Le 29 janvier 1800 (9 pluviôse an 8), Bonaparte écrit depuis Paris au Général Lefebvre, commandant les 15e et 17e Divisions Militaires, à Paris : " … M. Bourmont, qui commande les chouans dans ce département, a accédé à la pacification. Il n'en est pas moins nécessaire que le général Chambarlhac pousse vivement tous les rassemblements qui existeraient encore, soit dans le département de l'Orne, soit dans la Sarthe ou la Mayenne. Il aura à cet effet de bonnes colonnes commandées par le général Merle et le général Champeaux. Vous ferez partir demain le 2e bataillon de la 43e et le 2e bataillon de la 76e, trois pièces d'artillerie légère et tout le 5e dragons. Cette colonne sera commandée par le chef de brigade de la 43e. Elle se rendra à Verneuil, où elle restera en réserve. Vous en préviendrez le général Chambarlhac, qui n'en disposera qu'en cas d'un besoin imminent. Le commandant de cette colonne vous préviendra, par des courriers extraordinaires, de tout ce qui sera à sa connaissance, soit du côté d'Évreux, soit du côté de Nogent-le-Républicain. S'il se présente des rassemblements de chouans, il les poursuivra. Vous lui ferez connaître que sa principale mission est de rester en observation, et d'être à votre disposition selon les circonstances et les nouvelles ultérieures que je recevrai" (Panchoucke : « Oeuvres de Napoléon Bonaparte », 1821-1822, t. 3, p. 188 ; Oeuvres complètes de Napoléon, Stuttgart et Tubingue, 1822, t.3, p. 457 ; L. Lecestre : « Lettres inédites de Napoléon Ier (an VIII-1815), Paris, 1897, t.1, lettre 8 ; Correspondance générale, t.3, lettre 4912).
Au mois de mars, les troupes destinées à former l'armée du Rhin, au nombre d'environ 110000 hommes, sous le commandement en chef de Moreau, se rassemblent le long de la rive gauche du Rhin, et pour la plupart aux environs de Strasbourg.
Le 14 mars, le Général Ney reçoit l'ordre du Général en chef Moreau de se rendre de suite à Strasbourg auprès du Lieutenant général Gouvion Saint-Cyr, pour y recevoir le commandement d'une Division dans le Corps du centre de l'Armée du Rhin.
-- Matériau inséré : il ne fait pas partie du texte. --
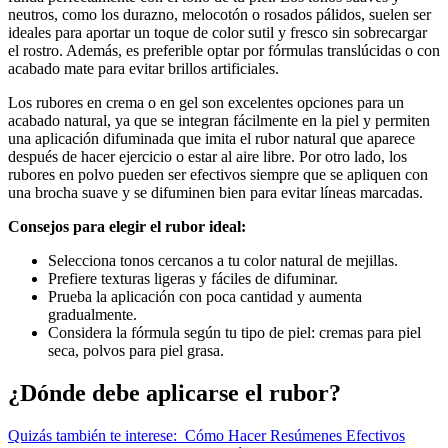
neutros, como los durazno, melocotón o rosados pálidos, suelen ser
ideales para aportar un toque de color sutil y fresco sin sobrecargar
el rostro. Además, es preferible optar por fórmulas translúcidas o con
acabado mate para evitar brillos artificiales.
Los rubores en crema o en gel son excelentes opciones para un
acabado natural, ya que se integran fácilmente en la piel y permiten
una aplicación difuminada que imita el rubor natural que aparece
después de hacer ejercicio o estar al aire libre. Por otro lado, los
rubores en polvo pueden ser efectivos siempre que se apliquen con
una brocha suave y se difuminen bien para evitar líneas marcadas.
Consejos para elegir el rubor ideal:
Selecciona tonos cercanos a tu color natural de mejillas.
Prefiere texturas ligeras y fáciles de difuminar.
Prueba la aplicación con poca cantidad y aumenta
gradualmente.
Considera la fórmula según tu tipo de piel: cremas para piel
seca, polvos para piel grasa.
¿Dónde debe aplicarse el rubor?
Quizás también te interese:
Cómo Hacer Resúmenes Efectivos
Cette Division, la première du Corps Gouvion Saint-Cyr, se compose, depuis le 21 mars, d'un Bataillon de la 12e légère, des 54e, 76e et 103e de ligne, à 3 Bataillons, du 8e Chasseurs et du 25e de (grosse) cavalerie, de deux Compagnies d'artillerie légère, d'une Compagnie de Sapeurs et des services d'entretien.
Mi avril, Ney part pour Neuf-Brisach où est réunie la Division qu'il doit commander; il y arrive le 22 avril.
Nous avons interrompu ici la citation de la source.